Provided entries:
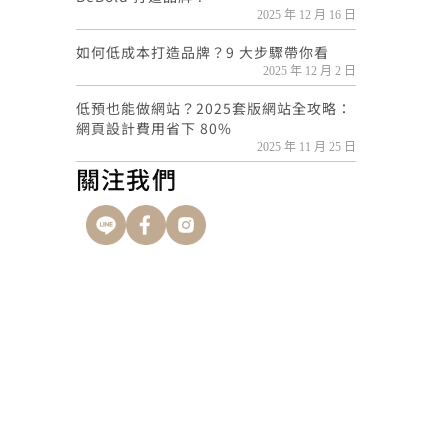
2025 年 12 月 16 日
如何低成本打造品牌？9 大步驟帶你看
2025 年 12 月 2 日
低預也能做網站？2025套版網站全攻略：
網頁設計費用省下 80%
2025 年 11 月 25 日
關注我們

Try it:
Your answer must consist of the entries, unchanged, with no pictures in it.

Finished exercise:
2025 年 12 月 16 日
如何低成本打造品牌？9 大步驟帶你看
2025 年 12 月 2 日
低預也能做網站？2025套版網站全攻略：
網頁設計費用省下 80%
2025 年 11 月 25 日
關注我們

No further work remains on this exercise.